**Task:**
Read the listing below and copy out each line where the word "Paint" occurs.

**Dataset excerpts:**
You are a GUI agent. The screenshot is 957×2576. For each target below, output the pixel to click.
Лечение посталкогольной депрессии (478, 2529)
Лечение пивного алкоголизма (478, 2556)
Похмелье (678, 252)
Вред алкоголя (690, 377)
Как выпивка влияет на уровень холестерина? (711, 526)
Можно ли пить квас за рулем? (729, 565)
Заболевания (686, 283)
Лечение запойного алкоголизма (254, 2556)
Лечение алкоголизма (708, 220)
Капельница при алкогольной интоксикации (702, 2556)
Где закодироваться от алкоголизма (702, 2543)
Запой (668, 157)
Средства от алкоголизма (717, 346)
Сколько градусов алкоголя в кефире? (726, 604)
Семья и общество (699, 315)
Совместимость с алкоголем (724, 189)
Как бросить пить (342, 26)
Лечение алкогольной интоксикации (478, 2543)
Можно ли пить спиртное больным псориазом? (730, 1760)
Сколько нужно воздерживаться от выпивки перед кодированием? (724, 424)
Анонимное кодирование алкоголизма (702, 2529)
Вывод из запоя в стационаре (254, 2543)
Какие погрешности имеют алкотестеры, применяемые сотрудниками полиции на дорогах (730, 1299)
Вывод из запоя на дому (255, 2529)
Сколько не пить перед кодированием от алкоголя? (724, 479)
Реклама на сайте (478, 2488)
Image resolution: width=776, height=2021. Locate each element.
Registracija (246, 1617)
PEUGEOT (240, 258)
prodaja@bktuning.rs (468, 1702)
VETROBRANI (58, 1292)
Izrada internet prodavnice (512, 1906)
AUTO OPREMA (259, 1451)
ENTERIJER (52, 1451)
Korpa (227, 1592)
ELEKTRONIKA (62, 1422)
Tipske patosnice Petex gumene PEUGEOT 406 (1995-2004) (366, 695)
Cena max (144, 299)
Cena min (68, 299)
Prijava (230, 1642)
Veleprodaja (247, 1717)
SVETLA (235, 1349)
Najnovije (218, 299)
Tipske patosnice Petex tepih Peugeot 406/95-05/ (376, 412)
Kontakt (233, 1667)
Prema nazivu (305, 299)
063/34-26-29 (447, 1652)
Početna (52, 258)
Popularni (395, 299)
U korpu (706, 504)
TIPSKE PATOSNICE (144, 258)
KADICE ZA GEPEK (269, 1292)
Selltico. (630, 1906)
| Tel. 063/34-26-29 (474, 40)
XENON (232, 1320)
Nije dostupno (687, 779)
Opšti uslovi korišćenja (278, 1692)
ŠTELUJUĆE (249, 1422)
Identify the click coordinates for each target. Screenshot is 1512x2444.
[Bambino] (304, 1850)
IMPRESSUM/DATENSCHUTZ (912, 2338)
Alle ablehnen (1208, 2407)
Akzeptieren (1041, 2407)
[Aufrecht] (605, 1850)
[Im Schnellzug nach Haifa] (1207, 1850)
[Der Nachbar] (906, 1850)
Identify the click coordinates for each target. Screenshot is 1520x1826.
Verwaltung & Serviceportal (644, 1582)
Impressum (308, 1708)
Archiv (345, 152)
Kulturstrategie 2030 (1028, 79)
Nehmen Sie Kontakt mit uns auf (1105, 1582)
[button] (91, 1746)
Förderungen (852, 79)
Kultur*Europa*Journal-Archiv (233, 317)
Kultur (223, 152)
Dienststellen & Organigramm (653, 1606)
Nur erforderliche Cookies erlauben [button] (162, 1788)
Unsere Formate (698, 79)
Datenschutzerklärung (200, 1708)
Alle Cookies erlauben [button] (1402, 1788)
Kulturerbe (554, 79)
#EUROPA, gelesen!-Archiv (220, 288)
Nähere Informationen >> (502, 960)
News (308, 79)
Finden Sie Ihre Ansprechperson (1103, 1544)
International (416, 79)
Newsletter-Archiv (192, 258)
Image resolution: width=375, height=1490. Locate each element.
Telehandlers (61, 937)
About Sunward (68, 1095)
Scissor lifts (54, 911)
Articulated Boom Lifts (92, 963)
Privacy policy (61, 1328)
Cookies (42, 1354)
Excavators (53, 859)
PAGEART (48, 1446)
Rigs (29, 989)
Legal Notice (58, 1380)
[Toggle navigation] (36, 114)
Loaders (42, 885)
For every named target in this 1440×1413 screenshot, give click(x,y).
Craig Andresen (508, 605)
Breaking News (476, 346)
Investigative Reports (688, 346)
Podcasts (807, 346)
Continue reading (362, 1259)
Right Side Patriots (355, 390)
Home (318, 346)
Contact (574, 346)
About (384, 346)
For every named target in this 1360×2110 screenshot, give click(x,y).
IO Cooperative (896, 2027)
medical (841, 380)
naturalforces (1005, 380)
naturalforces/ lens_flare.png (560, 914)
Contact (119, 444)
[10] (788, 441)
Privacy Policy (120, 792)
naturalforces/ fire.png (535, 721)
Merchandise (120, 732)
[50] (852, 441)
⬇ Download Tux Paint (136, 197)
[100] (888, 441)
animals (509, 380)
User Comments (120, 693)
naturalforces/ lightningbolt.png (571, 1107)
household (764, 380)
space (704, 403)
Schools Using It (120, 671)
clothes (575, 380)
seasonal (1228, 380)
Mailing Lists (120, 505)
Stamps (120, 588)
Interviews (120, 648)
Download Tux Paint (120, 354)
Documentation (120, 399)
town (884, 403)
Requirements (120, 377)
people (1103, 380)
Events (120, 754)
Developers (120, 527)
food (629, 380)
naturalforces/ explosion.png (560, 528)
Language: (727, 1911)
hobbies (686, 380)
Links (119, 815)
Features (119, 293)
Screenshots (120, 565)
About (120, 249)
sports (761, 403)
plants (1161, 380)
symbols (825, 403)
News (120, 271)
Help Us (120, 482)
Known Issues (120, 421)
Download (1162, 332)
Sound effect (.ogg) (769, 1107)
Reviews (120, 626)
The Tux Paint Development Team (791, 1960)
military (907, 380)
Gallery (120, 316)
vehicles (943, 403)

**Result for this exercise:**
⬇ Download Tux Paint (136, 197)
Download Tux Paint (120, 354)
The Tux Paint Development Team (791, 1960)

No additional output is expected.